- **WHAT IS REQUIRED**:
After locating the line with "Содержание Р-активных веществ" in the data that follows, return it and every later line exactly, up to and including the line with "لتخفيض المخاطر إلى أدنى مستوى ممكن عملياً".

+++ TASK INPUTS +++

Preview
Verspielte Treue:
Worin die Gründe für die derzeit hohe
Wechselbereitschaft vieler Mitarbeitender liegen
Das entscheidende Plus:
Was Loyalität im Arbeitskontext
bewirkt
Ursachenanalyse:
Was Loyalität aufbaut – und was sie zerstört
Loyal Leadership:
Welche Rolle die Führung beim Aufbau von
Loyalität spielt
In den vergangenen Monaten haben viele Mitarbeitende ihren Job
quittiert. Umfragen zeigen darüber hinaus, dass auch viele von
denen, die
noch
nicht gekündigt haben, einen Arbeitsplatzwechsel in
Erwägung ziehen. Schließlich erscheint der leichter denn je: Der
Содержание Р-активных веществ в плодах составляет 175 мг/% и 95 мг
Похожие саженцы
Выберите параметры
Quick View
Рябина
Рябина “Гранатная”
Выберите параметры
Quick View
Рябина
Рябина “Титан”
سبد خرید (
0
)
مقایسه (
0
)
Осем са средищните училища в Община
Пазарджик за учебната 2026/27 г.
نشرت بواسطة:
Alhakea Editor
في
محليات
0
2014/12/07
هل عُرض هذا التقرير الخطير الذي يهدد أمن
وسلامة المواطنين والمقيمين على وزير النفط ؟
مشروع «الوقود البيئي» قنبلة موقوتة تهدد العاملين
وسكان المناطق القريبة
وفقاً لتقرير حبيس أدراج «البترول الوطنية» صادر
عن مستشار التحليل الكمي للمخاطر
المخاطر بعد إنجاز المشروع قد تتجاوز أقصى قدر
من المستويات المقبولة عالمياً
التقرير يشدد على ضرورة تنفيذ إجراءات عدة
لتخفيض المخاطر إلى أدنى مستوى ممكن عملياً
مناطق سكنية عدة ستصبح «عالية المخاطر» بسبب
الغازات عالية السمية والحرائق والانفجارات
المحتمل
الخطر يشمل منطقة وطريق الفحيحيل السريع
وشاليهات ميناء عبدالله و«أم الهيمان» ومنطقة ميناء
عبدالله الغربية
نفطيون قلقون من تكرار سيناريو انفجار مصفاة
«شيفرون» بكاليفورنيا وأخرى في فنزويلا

+++

- **SOLUTION TO THE PROBLEM**:
Содержание Р-активных веществ в плодах составляет 175 мг/% и 95 мг
Похожие саженцы
Выберите параметры
Quick View
Рябина
Рябина “Гранатная”
Выберите параметры
Quick View
Рябина
Рябина “Титан”
سبد خرید (
0
)
مقایسه (
0
)
Осем са средищните училища в Община
Пазарджик за учебната 2026/27 г.
نشرت بواسطة:
Alhakea Editor
في
محليات
0
2014/12/07
هل عُرض هذا التقرير الخطير الذي يهدد أمن
وسلامة المواطنين والمقيمين على وزير النفط ؟
مشروع «الوقود البيئي» قنبلة موقوتة تهدد العاملين
وسكان المناطق القريبة
وفقاً لتقرير حبيس أدراج «البترول الوطنية» صادر
عن مستشار التحليل الكمي للمخاطر
المخاطر بعد إنجاز المشروع قد تتجاوز أقصى قدر
من المستويات المقبولة عالمياً
التقرير يشدد على ضرورة تنفيذ إجراءات عدة
لتخفيض المخاطر إلى أدنى مستوى ممكن عملياً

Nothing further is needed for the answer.